What is being asked — The entries are to be output word for word, with the pictures omitted.

Segment Start: Dataset records

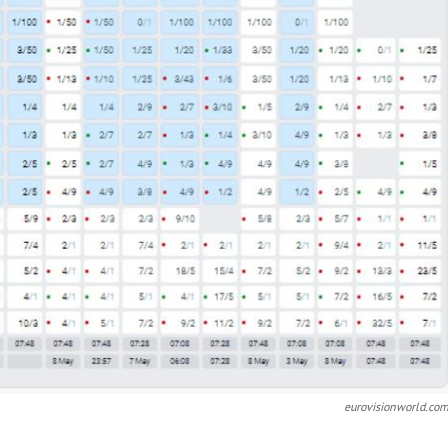
eurovisionworld.co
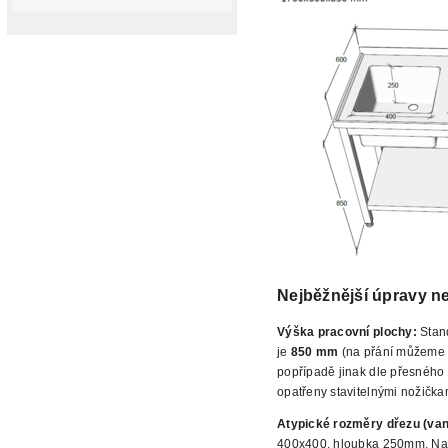
Nejběžnější úpravy
ne
Výška pracovní plochy:
Stan
je
850 mm
(na přání můžeme n
popřípadě jinak dle přesného 
opatřeny stavitelnými nožička
Atypické rozměry dřezu (va
400x400, hloubka 250mm. Na př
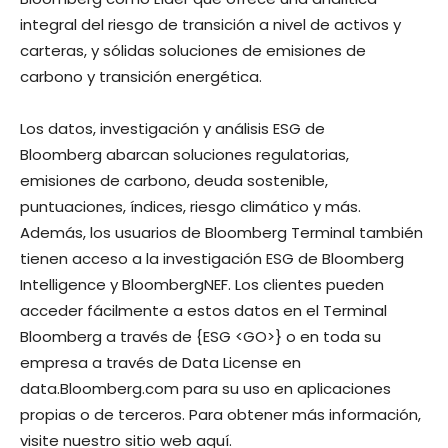
integral del riesgo de transición a nivel de activos y
carteras, y sólidas soluciones de emisiones de
carbono y transición energética.
Los datos, investigación y análisis ESG de
Bloomberg abarcan soluciones regulatorias,
emisiones de carbono, deuda sostenible,
puntuaciones, índices, riesgo climático y más.
Además, los usuarios de Bloomberg Terminal también
tienen acceso a la investigación ESG de Bloomberg
Intelligence y BloombergNEF. Los clientes pueden
acceder fácilmente a estos datos en el Terminal
Bloomberg a través de {ESG <GO>} o en toda su
empresa a través de Data License en
data.Bloomberg.com para su uso en aplicaciones
propias o de terceros. Para obtener más información,
visite nuestro sitio web aquí.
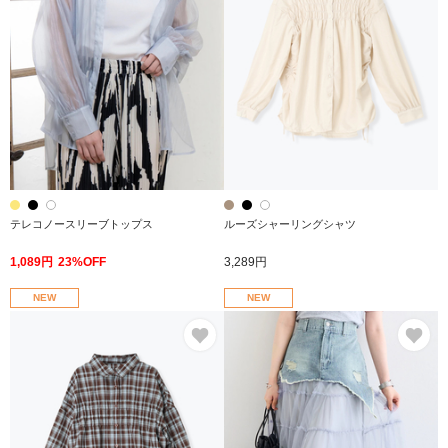
テレコノースリーブトップス
ルーズシャーリングシャツ
1,089円
23%OFF
3,289円
NEW
NEW
お気に入り
お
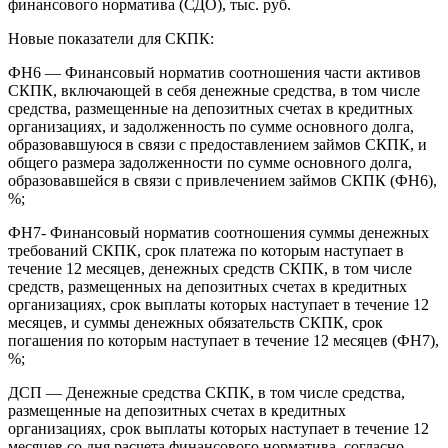
финансового норматива (СДО), тыс. руб.
Новые показатели для СКПК:
ФН6 — Финансовый норматив соотношения части активов
СКПК, включающей в себя денежные средства, в том числе
средства, размещенные на депозитных счетах в кредитных
организациях, и задолженность по сумме основного долга,
образовавшуюся в связи с предоставлением займов СКПК, и
общего размера задолженности по сумме основного долга,
образовавшейся в связи с привлечением займов СКПК (ФН6),
%;
ФН7- Финансовый норматив соотношения суммы денежных
требований СКПК, срок платежа по которым наступает в
течение 12 месяцев, денежных средств СКПК, в том числе
средств, размещенных на депозитных счетах в кредитных
организациях, срок выплаты которых наступает в течение 12
месяцев, и суммы денежных обязательств СКПК, срок
погашения по которым наступает в течение 12 месяцев (ФН7),
%;
ДСП — Денежные средства СКПК, в том числе средства,
размещенные на депозитных счетах в кредитных
организациях, срок выплаты которых наступает в течение 12
месяцев со дня расчета финансового норматива, согласно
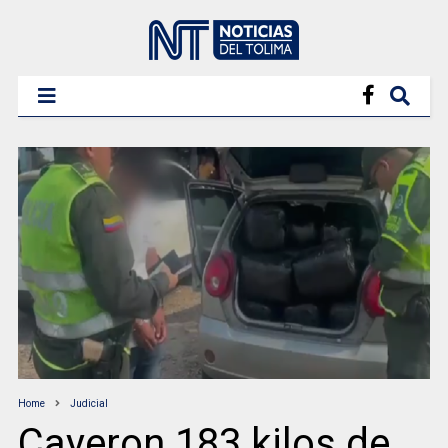
Home
Judicial
Cayeron 183 kilos de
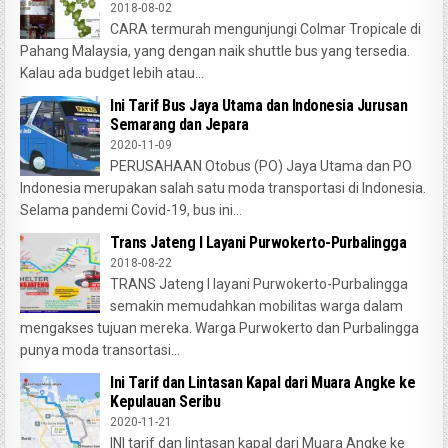
2018-08-02
CARA termurah mengunjungi Colmar Tropicale di
Pahang Malaysia, yang dengan naik shuttle bus yang tersedia.
Kalau ada budget lebih atau...
Ini Tarif Bus Jaya Utama dan Indonesia Jurusan
Semarang dan Jepara
2020-11-09
PERUSAHAAN Otobus (PO) Jaya Utama dan PO
Indonesia merupakan salah satu moda transportasi di Indonesia.
Selama pandemi Covid-19, bus ini...
Trans Jateng I Layani Purwokerto-Purbalingga
2018-08-22
TRANS Jateng I layani Purwokerto-Purbalingga
semakin memudahkan mobilitas warga dalam
mengakses tujuan mereka. Warga Purwokerto dan Purbalingga
punya moda transortasi...
Ini Tarif dan Lintasan Kapal dari Muara Angke ke
Kepulauan Seribu
2020-11-21
INI tarif dan lintasan kapal dari Muara Angke ke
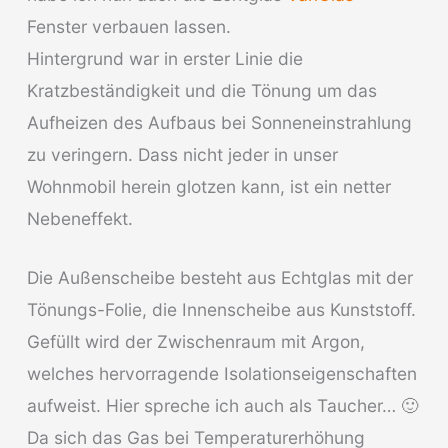
Fenster verbauen lassen.
Hintergrund war in erster Linie die
Kratzbeständigkeit und die Tönung um das
Aufheizen des Aufbaus bei Sonneneinstrahlung
zu veringern. Dass nicht jeder in unser
Wohnmobil herein glotzen kann, ist ein netter
Nebeneffekt.
Die Außenscheibe besteht aus Echtglas mit der
Tönungs-Folie, die Innenscheibe aus Kunststoff.
Gefüllt wird der Zwischenraum mit Argon,
welches hervorragende Isolationseigenschaften
aufweist. Hier spreche ich auch als Taucher… 🙂
Da sich das Gas bei Temperaturerhöhung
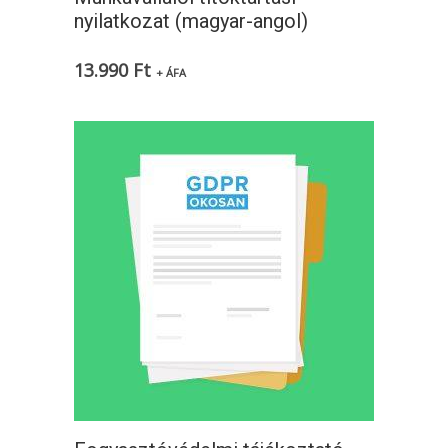
nyilatkozat (magyar-angol)
13.990
Ft
+ ÁFA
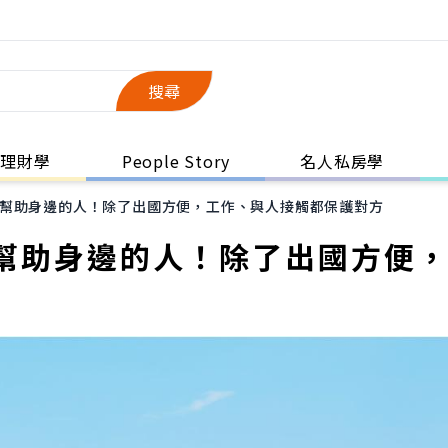
搜尋
理財學
People Story
名人私房學
幫助身邊的人！除了出國方便，工作、與人接觸都保護對方
幫助身邊的人！除了出國方便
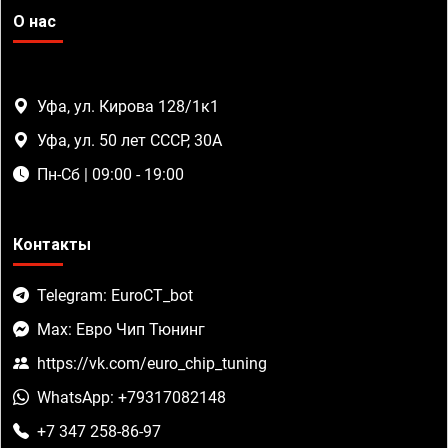
О нас
Уфа, ул. Кирова 128/1к1
Уфа, ул. 50 лет СССР, 30А
Пн-Сб | 09:00 - 19:00
Контакты
Telegram: EuroCT_bot
Max: Евро Чип Тюнинг
https://vk.com/euro_chip_tuning
WhatsApp: +79317082148
+7 347 258-86-97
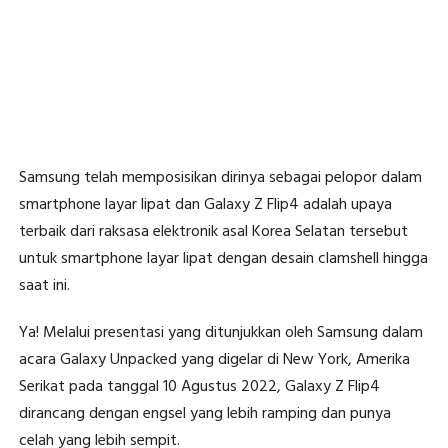
Samsung telah memposisikan dirinya sebagai pelopor dalam
smartphone layar lipat dan Galaxy Z Flip4 adalah upaya
terbaik dari raksasa elektronik asal Korea Selatan tersebut
untuk smartphone layar lipat dengan desain clamshell hingga
saat ini.
Ya! Melalui presentasi yang ditunjukkan oleh Samsung dalam
acara Galaxy Unpacked yang digelar di New York, Amerika
Serikat pada tanggal 10 Agustus 2022, Galaxy Z Flip4
dirancang dengan engsel yang lebih ramping dan punya
celah yang lebih sempit.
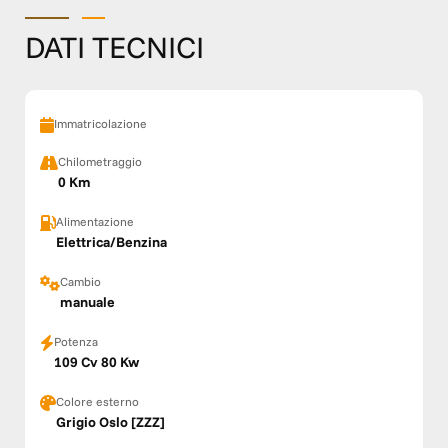
DATI TECNICI
Immatricolazione
Chilometraggio
0 Km
Alimentazione
Elettrica/Benzina
Cambio
manuale
Potenza
109 Cv 80 Kw
Colore esterno
Grigio Oslo [ZZZ]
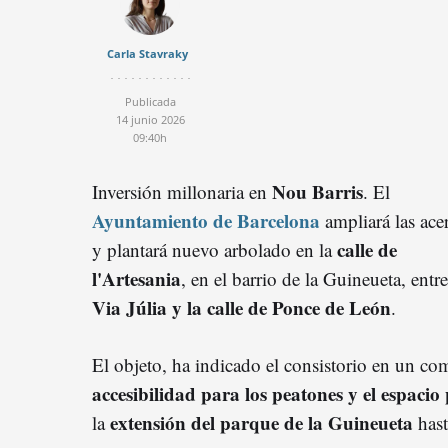
Carla Stavraky
Publicada
14 junio 2026
09:40h
Nou Barris
Inversión millonaria en
. El
Ayuntamiento de Barcelona
ampliará las ace
calle de
y plantará nuevo arbolado en la
l'Artesania
, en el barrio de la Guineueta, entre
Via Júlia y la calle de Ponce de León
.
El objeto, ha indicado el consistorio en un c
accesibilidad para los peatones y el espacio
extensión del parque de la Guineueta
la
hast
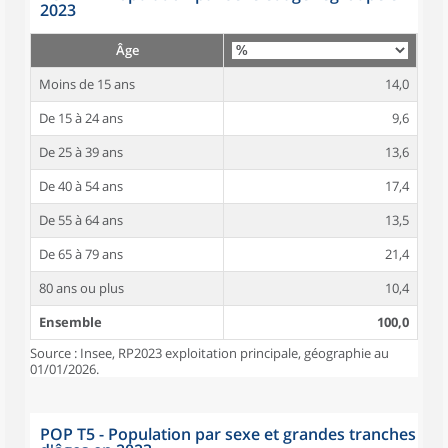
2023
Âge
Moins de 15 ans
14,0
De 15 à 24 ans
9,6
De 25 à 39 ans
13,6
De 40 à 54 ans
17,4
De 55 à 64 ans
13,5
De 65 à 79 ans
21,4
80 ans ou plus
10,4
Ensemble
100,0
Source : Insee, RP2023 exploitation principale, géographie au
01/01/2026.
POP T5 - Population par sexe et grandes tranches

Segment End: Dataset records

Output of the exercise —
eurovisionworld.co
Nejběžnější úpravy
ne
Výška pracovní plochy:
Stan
je
850 mm
(na přání můžeme n
popřípadě jinak dle přesného 
opatřeny stavitelnými nožička
Atypické rozměry dřezu (va
400x400, hloubka 250mm. Na př
integral del riesgo de transición a nivel de activos y
carteras, y sólidas soluciones de emisiones de
carbono y transición energética.
Los datos, investigación y análisis ESG de
Bloomberg abarcan soluciones regulatorias,
emisiones de carbono, deuda sostenible,
puntuaciones, índices, riesgo climático y más.
Además, los usuarios de Bloomberg Terminal también
tienen acceso a la investigación ESG de Bloomberg
Intelligence y BloombergNEF. Los clientes pueden
acceder fácilmente a estos datos en el Terminal
Bloomberg a través de {ESG <GO>} o en toda su
empresa a través de Data License en
data.Bloomberg.com para su uso en aplicaciones
propias o de terceros. Para obtener más información,
visite nuestro sitio web aquí.
テレコノースリーブトップス
ルーズシャーリングシャツ
1,089円
23%OFF
3,289円
NEW
NEW
お気に入り
お
финансового норматива (СДО), тыс. руб.
Новые показатели для СКПК:
ФН6 — Финансовый норматив соотношения части активов
СКПК, включающей в себя денежные средства, в том числе
средства, размещенные на депозитных счетах в кредитных
организациях, и задолженность по сумме основного долга,
образовавшуюся в связи с предоставлением займов СКПК, и
общего размера задолженности по сумме основного долга,
образовавшейся в связи с привлечением займов СКПК (ФН6),
%;
ФН7- Финансовый норматив соотношения суммы денежных
требований СКПК, срок платежа по которым наступает в
течение 12 месяцев, денежных средств СКПК, в том числе
средств, размещенных на депозитных счетах в кредитных
организациях, срок выплаты которых наступает в течение 12
месяцев, и суммы денежных обязательств СКПК, срок
погашения по которым наступает в течение 12 месяцев (ФН7),
%;
ДСП — Денежные средства СКПК, в том числе средства,
размещенные на депозитных счетах в кредитных
организациях, срок выплаты которых наступает в течение 12
месяцев со дня расчета финансового норматива, согласно
Home
Judicial
Cayeron 183 kilos de
2018-08-02
CARA termurah mengunjungi Colmar Tropicale di
Pahang Malaysia, yang dengan naik shuttle bus yang tersedia.
Kalau ada budget lebih atau...
Ini Tarif Bus Jaya Utama dan Indonesia Jurusan
Semarang dan Jepara
2020-11-09
PERUSAHAAN Otobus (PO) Jaya Utama dan PO
Indonesia merupakan salah satu moda transportasi di Indonesia.
Selama pandemi Covid-19, bus ini...
Trans Jateng I Layani Purwokerto-Purbalingga
2018-08-22
TRANS Jateng I layani Purwokerto-Purbalingga
semakin memudahkan mobilitas warga dalam
mengakses tujuan mereka. Warga Purwokerto dan Purbalingga
punya moda transortasi...
Ini Tarif dan Lintasan Kapal dari Muara Angke ke
Kepulauan Seribu
2020-11-21
INI tarif dan lintasan kapal dari Muara Angke ke
Fenster verbauen lassen.
Hintergrund war in erster Linie die
Kratzbeständigkeit und die Tönung um das
Aufheizen des Aufbaus bei Sonneneinstrahlung
zu veringern. Dass nicht jeder in unser
Wohnmobil herein glotzen kann, ist ein netter
Nebeneffekt.
Die Außenscheibe besteht aus Echtglas mit der
Tönungs-Folie, die Innenscheibe aus Kunststoff.
Gefüllt wird der Zwischenraum mit Argon,
welches hervorragende Isolationseigenschaften
aufweist. Hier spreche ich auch als Taucher… 🙂
Da sich das Gas bei Temperaturerhöhung
nyilatkozat (magyar-angol)
13.990
Ft
+ ÁFA
搜尋
理財學
People Story
名人私房學
幫助身邊的人！除了出國方便，工作、與人接觸都保護對方
幫助身邊的人！除了出國方便
О нас
Уфа, ул. Кирова 128/1к1
Уфа, ул. 50 лет СССР, 30А
Пн-Сб | 09:00 - 19:00
Контакты
Telegram: EuroCT_bot
Max: Евро Чип Тюнинг
https://vk.com/euro_chip_tuning
WhatsApp: +79317082148
+7 347 258-86-97
Samsung telah memposisikan dirinya sebagai pelopor dalam
smartphone layar lipat dan Galaxy Z Flip4 adalah upaya
terbaik dari raksasa elektronik asal Korea Selatan tersebut
untuk smartphone layar lipat dengan desain clamshell hingga
saat ini.
Ya! Melalui presentasi yang ditunjukkan oleh Samsung dalam
acara Galaxy Unpacked yang digelar di New York, Amerika
Serikat pada tanggal 10 Agustus 2022, Galaxy Z Flip4
dirancang dengan engsel yang lebih ramping dan punya
celah yang lebih sempit.
DATI TECNICI
Immatricolazione
Chilometraggio
0 Km
Alimentazione
Elettrica/Benzina
Cambio
manuale
Potenza
109 Cv 80 Kw
Colore esterno
Grigio Oslo [ZZZ]
Carla Stavraky
Publicada
14 junio 2026
09:40h
Nou Barris
Inversión millonaria en
. El
Ayuntamiento de Barcelona
ampliará las ace
calle de
y plantará nuevo arbolado en la
l'Artesania
, en el barrio de la Guineueta, entre
Via Júlia y la calle de Ponce de León
.
El objeto, ha indicado el consistorio en un c
accesibilidad para los peatones y el espacio
extensión del parque de la Guineueta
la
hast
2023
Âge
Moins de 15 ans
14,0
De 15 à 24 ans
9,6
De 25 à 39 ans
13,6
De 40 à 54 ans
17,4
De 55 à 64 ans
13,5
De 65 à 79 ans
21,4
80 ans ou plus
10,4
Ensemble
100,0
Source : Insee, RP2023 exploitation principale, géographie au
01/01/2026.
POP T5 - Population par sexe et grandes tranches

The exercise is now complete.